Antes S no fumaba. Según me contó, lo empezó a hacer con Lila. Me hablaba de ella con esa certeza un poco absurda que tienen los que van cayendo en el enamoramiento. Y, como es obvio, empecé a sentir celos de aquella muchacha. Antes de la llegada de Lila, S y yo lo hacíamos todo juntos. Íbamos al cine, tomábamos algunas copas e intercambiábamos libros. Y allí se fue gestando aquella atracción sosegada y tierna, una atracción que me atravesaba los intestinos de forma callada y a la vez tenaz, como quien va cavando un fino agujero de escape sin el menor apuro.

Nos veíamos en las noches cuando él salía de la revista. Yo lo esperaba en mi auto, bajaba la ventanilla y lo miraba acercarse. Y observaba esa figura frágil y endeble marchar por el asfalto apenas iluminado por las farolas. Su cuerpo esmirriado recibía toda esa luz triste y anaranjada, y algo parecido a un afán protector despertaba en mí, algo que intentaba capturar en los cuentos que escribía de madrugaba, pero que solo en contadas ocasiones logré plasmar. ¿Por qué el deseo se vuelve inexplicable? ¿Por qué el lenguaje se vuelve un artificio inútil a la hora de entender aquel afecto que va arraigándose dentro de nosotros? Deseo incomprensible y lenguaje vacío. En eso consistía mi principal obstáculo al momento de escribir sobre ti, S.
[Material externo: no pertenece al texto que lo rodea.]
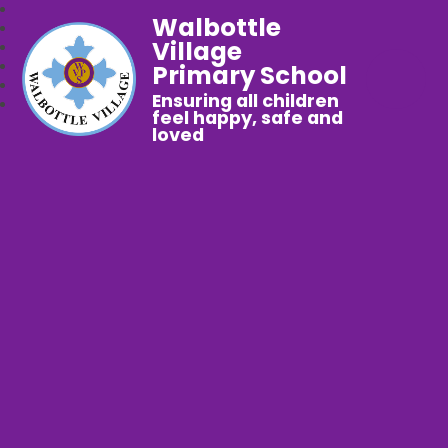
Walbottle
Village
Primary School
Ensuring all children
feel happy, safe and
loved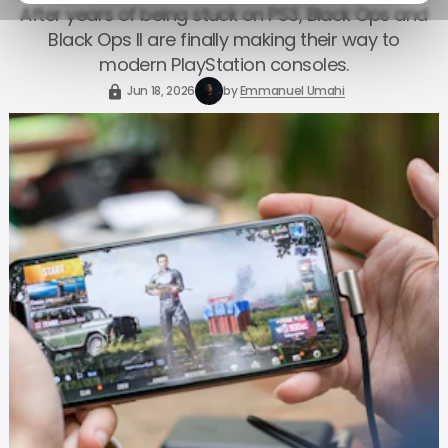
After years of being stuck on PS3, Black Ops and
Black Ops II are finally making their way to
modern PlayStation consoles.
Jun 18, 2026
by
Emmanuel Umahi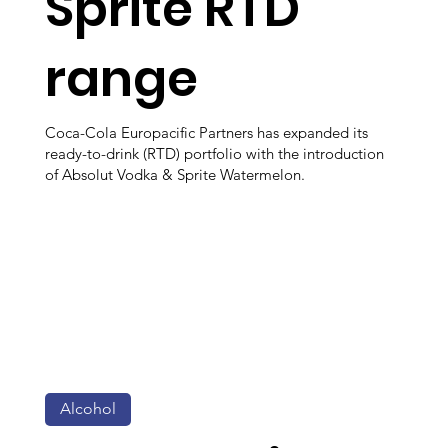
Sprite RTD
range
Coca-Cola Europacific Partners has expanded its
ready-to-drink (RTD) portfolio with the introduction
of Absolut Vodka & Sprite Watermelon.
Alcohol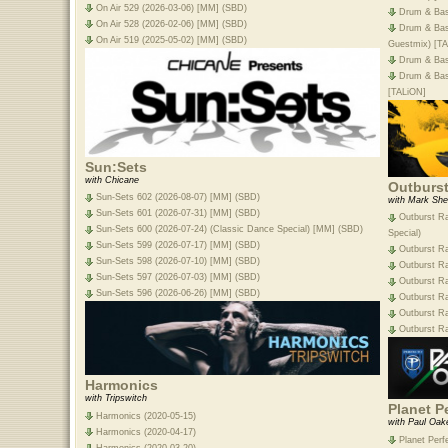
On Air 529 (2026-03-06) [MM] (SBD)
Drum & Bas
On Air 528 (2026-02-06) [MM] (SBD)
Drum & Bas
On Air 519 (2025-05-02) [MM] (SBD)
Guestmix) [T
Drum & Bas
Drum & Bass
[TALiON]
Sun:Sets
with Chicane
Outburs
Sun-Sets 602 (2026-08-07) [MM] (SBD)
with Mark She
Sun-Sets 601 (2026-07-31) [MM] (SBD)
Outburst Ra
Sun-Sets 600 (2026-07-24) (Classic Dance Special) [MM] (SBD)
Special)
Sun-Sets 599 (2026-07-17) [MM] (SBD)
Outburst R
Sun-Sets 598 (2026-07-10) [MM] (SBD)
Outburst Ra
Sun-Sets 597 (2026-07-03) [MM] (SBD)
Outburst R
Sun-Sets 596 (2026-06-26) [MM] (SBD)
Outburst R
Outburst R
Outburst R
Harmonics
with Tripswitch
Planet P
Harmonics (2020-05-15)
with Paul Oak
Harmonics (2020-04-17)
Planet Perf
Harmonics (2020-03-20)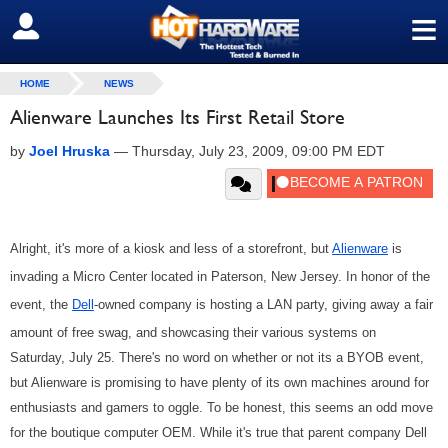
≡
SIGN OUT
HOME
NEWS
Alienware Launches Its First Retail Store
by
Joel Hruska
—
Thursday, July 23, 2009, 09:00 PM EDT
Alright, it's more of a kiosk and less of a storefront, but
Alienware
is
invading a Micro Center located in Paterson, New Jersey. In honor of the
event, the
Dell
-owned company is hosting a LAN party, giving away a fair
amount of free swag, and showcasing their various systems on
Saturday, July 25. There's no word on whether or not its a BYOB event,
but Alienware is promising to have plenty of its own machines around for
enthusiasts and gamers to oggle. To be honest, this seems an odd move
for the boutique computer OEM. While it's true that parent company Dell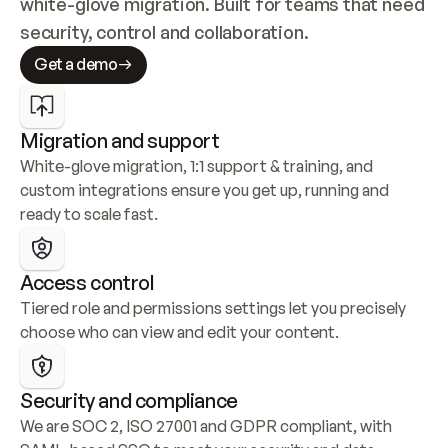
white-glove migration. Built for teams that need 
security, control and collaboration.
Get a demo
Migration and support
White-glove migration, 1:1 support & training, and 
custom integrations ensure you get up, running and 
ready to scale fast.
Access control
Tiered role and permissions settings let you precisely 
choose who can view and edit your content.
Security and compliance
We are SOC 2, ISO 27001 and GDPR compliant, with 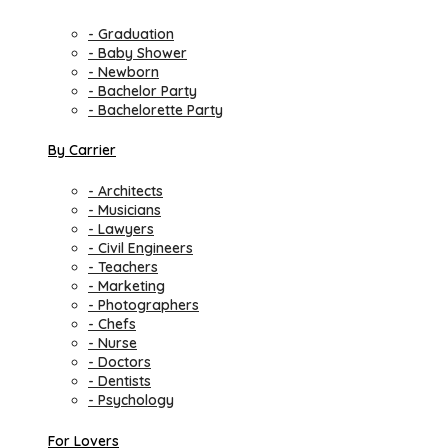
- Graduation
- Baby Shower
- Newborn
- Bachelor Party
- Bachelorette Party
By Carrier
- Architects
- Musicians
- Lawyers
- Civil Engineers
- Teachers
- Marketing
- Photographers
- Chefs
- Nurse
- Doctors
- Dentists
- Psychology
For Lovers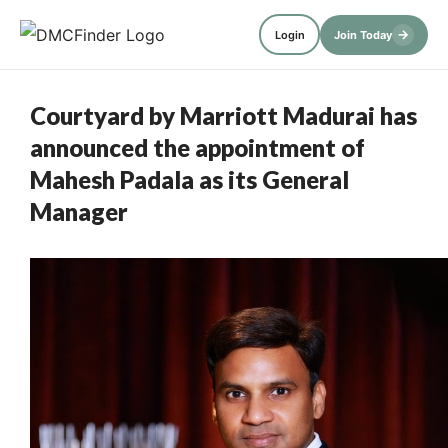
→
Login
Join Today
Courtyard by Marriott Madurai has
announced the appointment of
Mahesh Padala as its General
Manager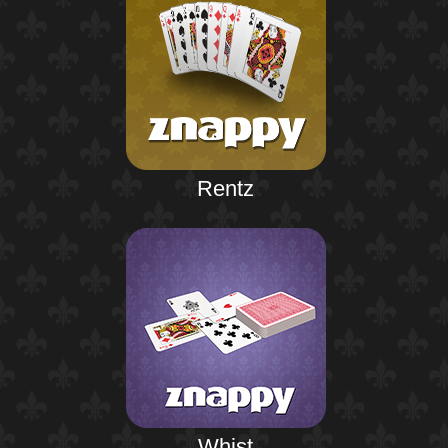
Rentz
Whist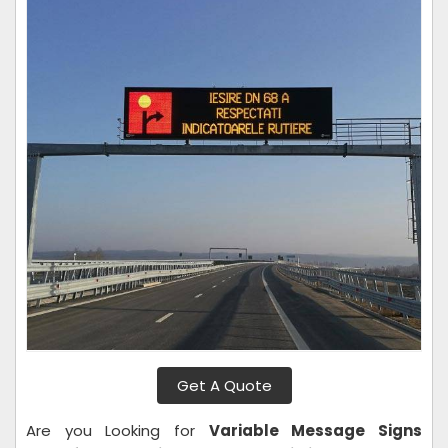
Get A Quote
Are you Looking for
Variable Message Signs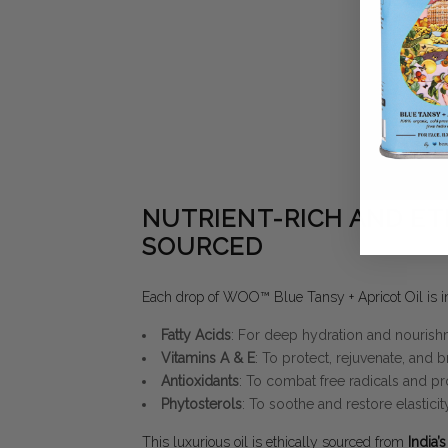
NUTRIENT-RICH AND ET
SOURCED
Each drop of WOO™ Blue Tansy + Apricot Oil is in
Fatty Acids
: For deep hydration and nourish
Vitamins A & E
: To protect, rejuvenate, and b
Antioxidants
: To combat free radicals and pr
Phytosterols
: To soothe and restore elasticity
This luxurious oil is ethically sourced from
India’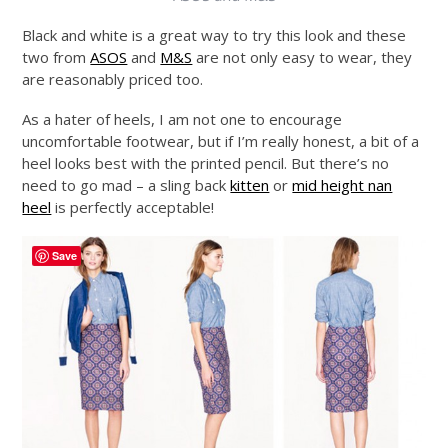
Black and white is a great way to try this look and these
two from
ASOS
and
M&S
are not only easy to wear, they
are reasonably priced too.
As a hater of heels, I am not one to encourage
uncomfortable footwear, but if I’m really honest, a bit of a
heel looks best with the printed pencil. But there’s no
need to go mad – a sling back
kitten
or
mid height nan
heel
is perfectly acceptable!
Save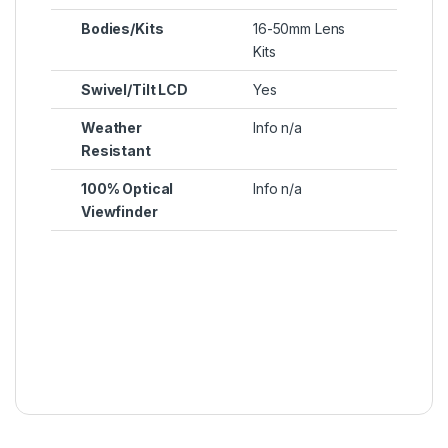
Bodies/Kits
16-50mm Lens
Kits
Swivel/Tilt LCD
Yes
Weather
Info n/a
Resistant
100% Optical
Info n/a
Viewfinder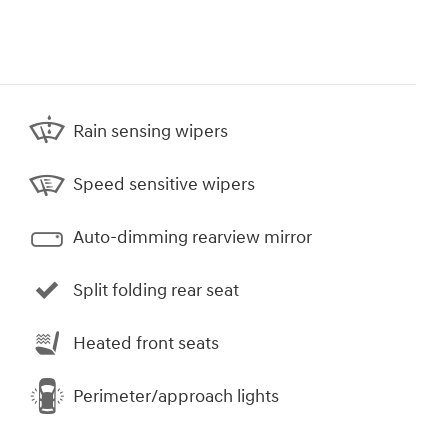
Rain sensing wipers
Speed sensitive wipers
Auto-dimming rearview mirror
Split folding rear seat
Heated front seats
Perimeter/approach lights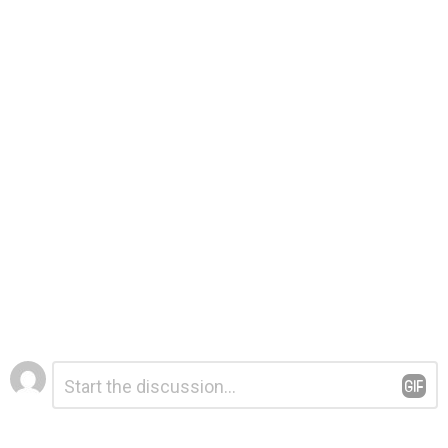
Leave
Comment
*
a
Reply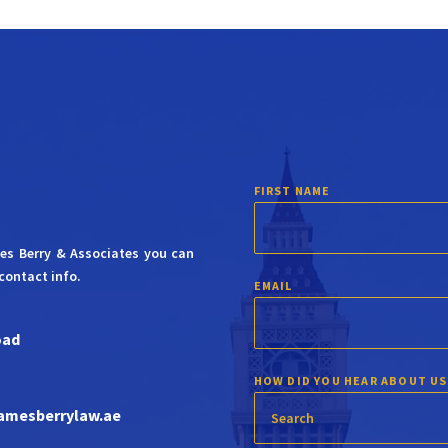
FIRST NAME
mes Berry & Associates you can
contact info.
EMAIL
oad
HOW DID YOU HEAR ABOUT US
amesberrylaw.ae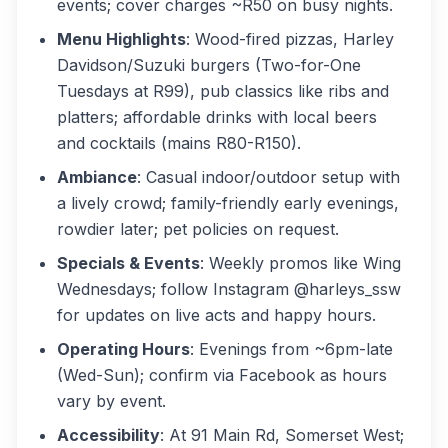
events; cover charges ~R50 on busy nights.
Menu Highlights
: Wood-fired pizzas, Harley
Davidson/Suzuki burgers (Two-for-One
Tuesdays at R99), pub classics like ribs and
platters; affordable drinks with local beers
and cocktails (mains R80-R150).
Ambiance
: Casual indoor/outdoor setup with
a lively crowd; family-friendly early evenings,
rowdier later; pet policies on request.
Specials & Events
: Weekly promos like Wing
Wednesdays; follow Instagram @harleys_ssw
for updates on live acts and happy hours.
Operating Hours
: Evenings from ~6pm-late
(Wed-Sun); confirm via Facebook as hours
vary by event.
Accessibility
: At 91 Main Rd, Somerset West;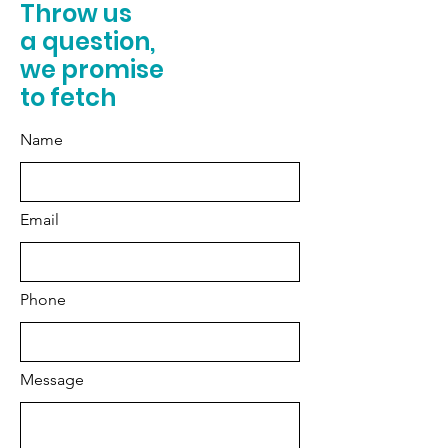
Throw us
a question,
we promise
to fetch
Name
Email
Phone
Message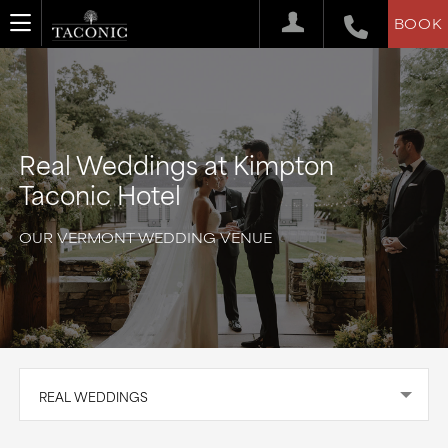
BOOK
Real Weddings at Kimpton
Taconic Hotel
OUR VERMONT WEDDING VENUE
REAL WEDDINGS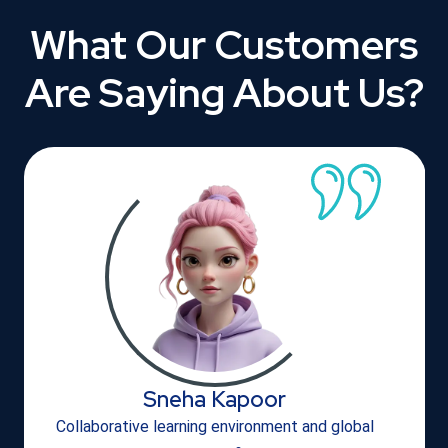
What Our Customers
Are Saying About Us?
Sneha Kapoor
Collaborative learning environment and global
Ya en mi auto, S me hablaba sobre las comisiones que había realizado durante el día, el martirio al que Herbert lo sometía, el lamento por sus escasas horas de lectura. Recuerdo aquella voz tersa y nocturna, la voz del muchacho que transita con dificultad y temor hacia la vida adulta. ¿Cómo no sentir empatía si yo también había atravesado con mucho esfuerzo el mismo camino? Crecer, a fin de cuentas, es inevitable, y uno va acostumbrándose a la idea de que jamás habrá un punto de retorno. Todo lo contrario. Uno camina hacia un abismo y se detiene apenas en el borde y considera a veces la idea de arrojarse al vacío. Mi pequeño ángel decadente estaba llegando a esos confines. Para distraerlo, le decía que podíamos ver una película o ir a tomar algo. Y S siempre aceptaba. Sonreía de forma leve, mostraba sus dientes de conejo y siempre decía que sí y nos mirábamos y en aquella mirada solo percibía la inocencia de la que tendría que desprenderse si quería convertirse, algún día, en un adulto. Sin embargo, en sus ojos notaba que se negaba a esa posibilidad.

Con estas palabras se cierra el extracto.